### Required work:
Without pictures, retype the following entries exactly.

### Data for analysis:
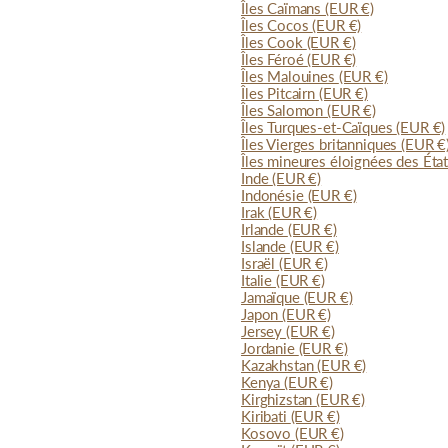
Îles Caïmans
(EUR €)
Îles Cocos
(EUR €)
Îles Cook
(EUR €)
Îles Féroé
(EUR €)
Îles Malouines
(EUR €)
Îles Pitcairn
(EUR €)
Îles Salomon
(EUR €)
Îles Turques-et-Caïques
(EUR €)
Îles Vierges britanniques
(EUR €
Îles mineures éloignées des Éta
Inde
(EUR €)
Indonésie
(EUR €)
Irak
(EUR €)
Irlande
(EUR €)
Islande
(EUR €)
Israël
(EUR €)
Italie
(EUR €)
Jamaïque
(EUR €)
Japon
(EUR €)
Jersey
(EUR €)
Jordanie
(EUR €)
Kazakhstan
(EUR €)
Kenya
(EUR €)
Kirghizstan
(EUR €)
Kiribati
(EUR €)
Kosovo
(EUR €)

### Expected output:
Îles Caïmans
(EUR €)
Îles Cocos
(EUR €)
Îles Cook
(EUR €)
Îles Féroé
(EUR €)
Îles Malouines
(EUR €)
Îles Pitcairn
(EUR €)
Îles Salomon
(EUR €)
Îles Turques-et-Caïques
(EUR €)
Îles Vierges britanniques
(EUR €
Îles mineures éloignées des Éta
Inde
(EUR €)
Indonésie
(EUR €)
Irak
(EUR €)
Irlande
(EUR €)
Islande
(EUR €)
Israël
(EUR €)
Italie
(EUR €)
Jamaïque
(EUR €)
Japon
(EUR €)
Jersey
(EUR €)
Jordanie
(EUR €)
Kazakhstan
(EUR €)
Kenya
(EUR €)
Kirghizstan
(EUR €)
Kiribati
(EUR €)
Kosovo
(EUR €)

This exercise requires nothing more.